Saturday, December 16, 2017

Insufficient

One of the things I discussed with my adviser yesterday was whether we were dealing with sufficient statistics (better yet, minimal sufficient statistics). Because the individual rows are correlated, it is more convenient to work with block sums and use the (mostly true) assumption that block sums are independent.

If individual rows are distributed by pdf f(x) with mean μ and they are included in the query with probability λ, then we have two parameters to estimate (λ, μ). Knowing both of these gives us the distribution of the sum. The problem is, the block sum is not a sufficient statistic for these. If we get a block sum of 50 on a block of 100 rows, there's no way to know if that was (λ = 1, μ = 0.5) or (λ = 0.5, μ = 1). Examining the individual rows would give us more insight into that, so the blocksum is not sufficient.

Of course, the blocksum is sufficient for the value we really want, the product of λ and μ, which is the expected value of an individual row. That can then be multiplied by the total number of rows to estimate the population sum.

However, if we want a confidence interval on that sum, we also need to know the variance, and that very much depends on the individual parameters, λ and μ.
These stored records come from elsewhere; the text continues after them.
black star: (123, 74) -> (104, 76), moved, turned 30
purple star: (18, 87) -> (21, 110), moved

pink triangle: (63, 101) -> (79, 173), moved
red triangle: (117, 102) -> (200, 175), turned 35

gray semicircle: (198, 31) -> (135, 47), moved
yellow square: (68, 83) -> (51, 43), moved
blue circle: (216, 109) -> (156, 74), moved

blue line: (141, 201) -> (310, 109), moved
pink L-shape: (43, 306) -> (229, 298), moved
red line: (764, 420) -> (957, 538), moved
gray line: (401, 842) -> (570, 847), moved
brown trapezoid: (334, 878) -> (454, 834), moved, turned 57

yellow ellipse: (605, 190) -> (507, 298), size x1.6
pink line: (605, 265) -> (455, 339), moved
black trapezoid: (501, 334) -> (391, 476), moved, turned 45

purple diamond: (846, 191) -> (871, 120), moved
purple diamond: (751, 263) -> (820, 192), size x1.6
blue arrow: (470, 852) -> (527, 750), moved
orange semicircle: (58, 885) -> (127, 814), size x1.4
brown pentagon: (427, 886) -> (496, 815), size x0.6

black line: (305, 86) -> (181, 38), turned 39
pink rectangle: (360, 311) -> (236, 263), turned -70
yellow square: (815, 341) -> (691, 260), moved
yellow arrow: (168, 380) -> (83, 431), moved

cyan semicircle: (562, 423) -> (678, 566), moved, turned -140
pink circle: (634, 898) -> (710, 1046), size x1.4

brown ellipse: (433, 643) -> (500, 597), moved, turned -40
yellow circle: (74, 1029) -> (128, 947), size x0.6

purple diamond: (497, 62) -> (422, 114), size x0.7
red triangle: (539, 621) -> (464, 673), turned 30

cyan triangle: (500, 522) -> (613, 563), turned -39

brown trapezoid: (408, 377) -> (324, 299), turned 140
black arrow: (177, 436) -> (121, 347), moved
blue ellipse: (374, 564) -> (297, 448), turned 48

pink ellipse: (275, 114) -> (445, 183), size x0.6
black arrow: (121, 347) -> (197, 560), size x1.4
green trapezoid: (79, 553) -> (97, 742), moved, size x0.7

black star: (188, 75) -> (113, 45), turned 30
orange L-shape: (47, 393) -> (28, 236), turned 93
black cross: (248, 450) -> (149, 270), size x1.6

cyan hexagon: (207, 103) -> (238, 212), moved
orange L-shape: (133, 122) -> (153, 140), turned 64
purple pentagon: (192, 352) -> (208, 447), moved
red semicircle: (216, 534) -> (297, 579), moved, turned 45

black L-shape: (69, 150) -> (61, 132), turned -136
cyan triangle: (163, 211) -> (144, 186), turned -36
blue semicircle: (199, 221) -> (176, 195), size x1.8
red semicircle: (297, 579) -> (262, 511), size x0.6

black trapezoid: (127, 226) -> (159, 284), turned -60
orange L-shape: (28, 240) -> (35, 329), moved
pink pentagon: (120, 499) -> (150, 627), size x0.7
All hope is not lost. Again, we don't really care about λ and μ, we want the variance (which happens to be a function of those two). The variance is also a function of the vector of block sums. In the infinite population case, the blocksums so far are a sufficient statistic for the variance of the mean. So, in the finite case, we should have a statistic which is assymptotically sufficient. I think if I can establish that, plus some reasonable comments about the rate of convergence, that should be good enough.